MARV Films was founded by Matthew Vaughn in 2003. The company’s first production was Vaughn’s directorial debut, the successful Layer Cake which starred Daniel Craig and Michael Gambon. Previously Vaughn produced the smash hits, Lock Stock & Two Smoking Barrels (1998) and Snatch (2000).

Brad Weston, co-president of production for Paramount Pictures, will oversee the film for the studio along with SVP, production Dan Levine. Vaughn is repped by Endeavor in the US and ICM in London and manager Cynthia-Pett Dante at Brillstein Grey and attorney Skip Brittenham and Matthew Johnson. De Niro, Pfeiffer and Cox are repped by CAA. Danes is repped by ICM.


From the March 8th VNU Entertainment Newswire:

Roger Avery and Neil Gaiman are writing Black Hole, a horror romance that Alexandre Aja will direct for Paramount Pictures.

Black Hole is a 12-issue comic book painstakingly written and illustrated by Charles Burns over a 10-year period that deals with fear of adulthood, sex and ostracism. When the work was finally completed last year, it was collected into a graphic novel, which garnered great acclaim and was in Entertainment Weekly`s top 10 works of fiction for the year.

The story follows a group of high school students whose lives are altered drastically when they come in contact with a sexually transmitted disease called the ‘teen plague’ or ‘the bug.’ While some exhibit only a rash or a few bumps, others turn into horribly disfigured monsters or grow hideous new body parts. The disease upends the teens` already turbulent adolescent emotions and brings them to the boiling point.
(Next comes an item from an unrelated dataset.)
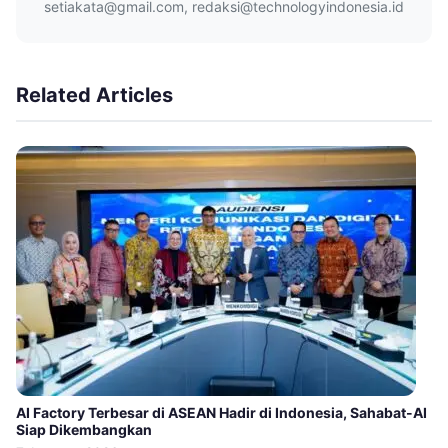
setiakata@gmail.com, redaksi@technologyindonesia.id
Related Articles
AI Factory Terbesar di ASEAN Hadir di Indonesia, Sahabat-AI
Siap Dikembangkan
French native Aja burst onto the horror scene with High Tension. His remake of Wes Craven`s classic The Hills Have Eyes opens today. He will direct Black Hole after he wraps The Waiting for Rogue Pictures.

Avery`s writing credits include Pulp Fiction and TriStar`s upcoming Silent Hill. Gaiman, an award-winning author and comic book writer, wrote the English adaptation of Princess Mononoke. His fantasy novel Stardust is being adapted by Matthew Vaughn for Paramount.


From the March 6th Publishers Weekly:

In a world filled with cat gangsters, vicious dogs and evil, mysterious beings called the Vanishings lives Varjak Paw, a martial arts-trained Mesopotamian Blue feline and the hero of SF Said’s children’s novel of the same name (Random/David Fickling, 2003). Mystical landscapes and talking animals? No wonder the Jim Henson Company was interested; the workshop behind the Muppets has just optioned the rights to Said’s book, the first of a planned trilogy. As part of the deal, Said will co-write the script with the book’s illustrator, David McKean (MirrorMask), who will also direct. Said is repped by Celia Catchpole for lit, and Valerie Hoskins, of Valerie Hoskins Associates Ltd., for TV and film.